Pectic polysaccharides extracted from Rauvolfia verticillata (Lour.) Baill. var. hainanensis Tsiang ameliorate ulcerative colitis via regulating the MAPKs and NF-κB pathways in dendritic cells.

This study was to investigate the effects and mechanisms of pectic polysaccharides (PP) extracted from Rauvolfia verticillata (Lour.) Baill. var. hainanensis Tsiang on dextran sulphate sodium (DSS)-induced ulcerative colitis (UC). Eighty female BALB/c mice were randomly divided into four groups: Control, DSS, DSS + salicylazosulfapyridine (SASP), and DSS+ PP. The disease activity index (DAI), overall physical activity, and blood stool were monitored daily to evaluate severity of UC. Histological scores of the colon were observed. The expression of nuclear factor κB (NF-κB) and mitogen-activated protein kinase (MAPKs) pathways in colon tissues and bone marrow-derived dendritic cells (DCs) was assessed by western blot, immunohistochemistry, electrophoretic mobility shift assay (EMSA) and real time polymerase chain reaction (RT-PCR). Cytokines were measured by enzyme-linked immunosorbent assay (ELISA). The overall physical activity, DAI and histological scores decreased in DSS+SASP and DSS+PP groups, compared with the DSS-alone group.
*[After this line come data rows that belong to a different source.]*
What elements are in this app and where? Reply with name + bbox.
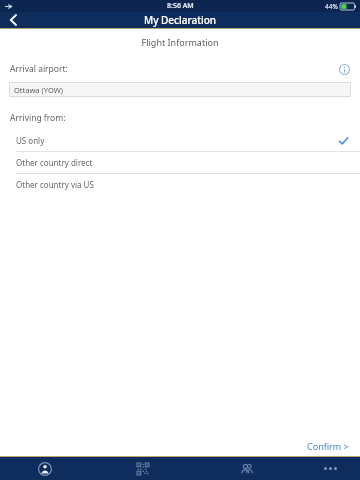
button[interactable]: Scan QR code <box>90 457 195 480</box>
staticText: 44% <box>325 2 338 11</box>
button[interactable]: Back <box>0 12 26 28</box>
staticText: Ottawa (YOW) <box>14 85 63 95</box>
staticText: Flight Information <box>0 36 360 48</box>
button[interactable]: Ottawa (YOW) <box>9 82 351 97</box>
staticText: US only <box>16 135 45 146</box>
staticText: My Declaration <box>144 13 217 27</box>
staticText: Arrival airport: <box>10 63 68 75</box>
staticText: Other country direct <box>16 157 93 168</box>
button[interactable]: Other country via US <box>0 174 360 195</box>
button[interactable]: Profile <box>0 457 90 480</box>
button[interactable]: Confirm > <box>304 437 352 455</box>
button[interactable]: US only <box>0 130 360 151</box>
staticText: 8:56 AM <box>167 1 194 11</box>
staticText: Arriving from: <box>10 112 66 124</box>
staticText: Confirm > <box>307 440 349 452</box>
button[interactable]: More options <box>300 457 360 480</box>
staticText: Other country via US <box>16 179 94 190</box>
button[interactable]: Travellers <box>195 457 300 480</box>
button[interactable]: Other country direct <box>0 152 360 173</box>
button[interactable]: Information <box>336 61 352 77</box>
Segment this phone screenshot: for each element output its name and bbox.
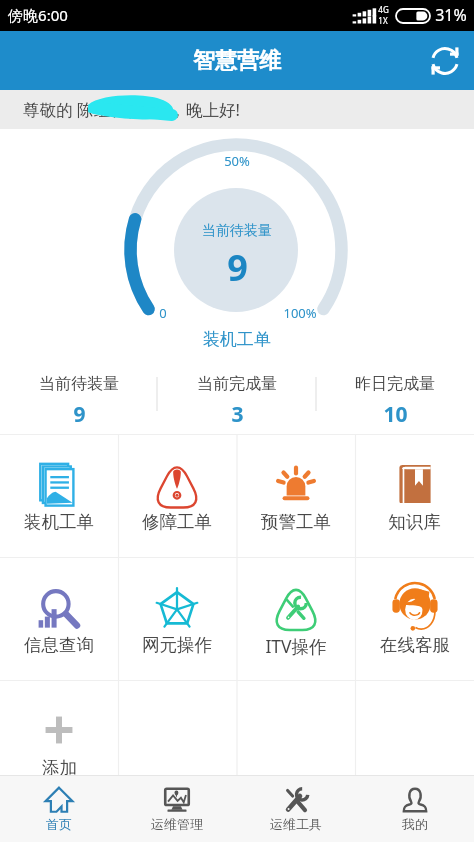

Also, tumour necrosis factor α (TNF-α) and interleukin 6 (IL-6) reduced significantly while the expression of IκBα was up-regulated, extracellular signal-regulated kinase (ERK), Jun N-terminal kinase (JNK) and p38 were activated, in DSS+SASP and DSS+PP groups. PP inhibited activation of MAPKs and NF-κB pathways in the bone-marrow-derived DCs. In conclusion, PP significantly ameliorated murine DSS-induced UC model, via regulation of MAPKs and NF-κB pathways in DCs.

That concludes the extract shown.